• _Your goal_: Apart from the pictures, please restate every entry below exactly.

• _Records shown_:
-- Opening Marker --

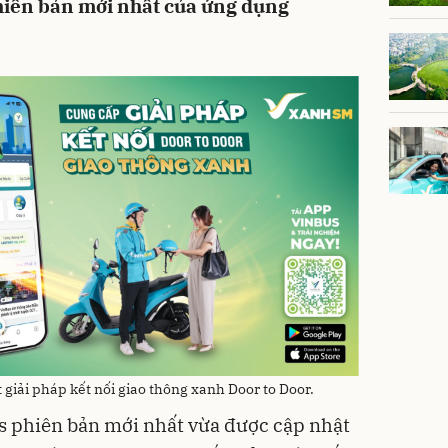
iên bản mới nhất của ứng dụng
giải pháp kết nối giao thông xanh Door to Door.
s phiên bản mới nhất vừa được cập nhật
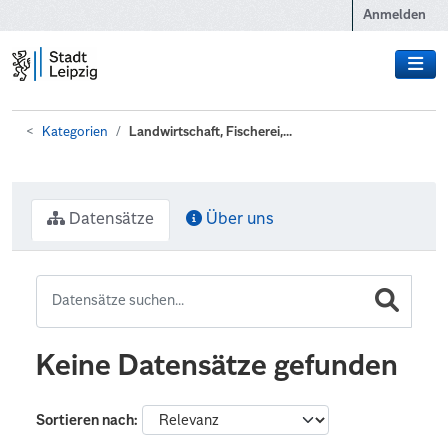
Zum Hauptinhalt wechseln
Anmelden
Kategorien
Landwirtschaft, Fischerei,...
Datensätze
Über uns
Keine Datensätze gefunden
Sortieren nach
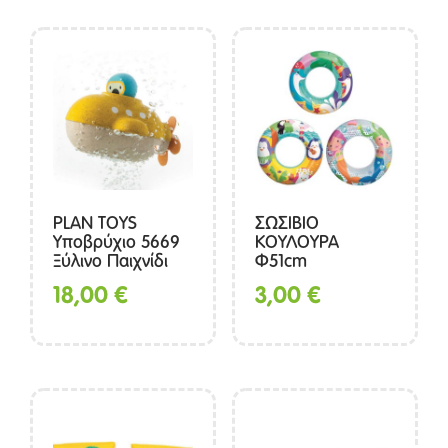
PLAN TOYS
ΣΩΣΙΒΙΟ
Υποβρύχιο 5669
ΚΟΥΛΟΥΡΑ
Ξύλινο Παιχνίδι
Φ51cm
18,00
€
3,00
€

-- Closing Marker --

• _Reply_:
iên bản mới nhất của ứng dụng
giải pháp kết nối giao thông xanh Door to Door.
s phiên bản mới nhất vừa được cập nhật
Zum Hauptinhalt wechseln
Anmelden
Kategorien
Landwirtschaft, Fischerei,...
Datensätze
Über uns
Keine Datensätze gefunden
Sortieren nach
PLAN TOYS
ΣΩΣΙΒΙΟ
Υποβρύχιο 5669
ΚΟΥΛΟΥΡΑ
Ξύλινο Παιχνίδι
Φ51cm
18,00
€
3,00
€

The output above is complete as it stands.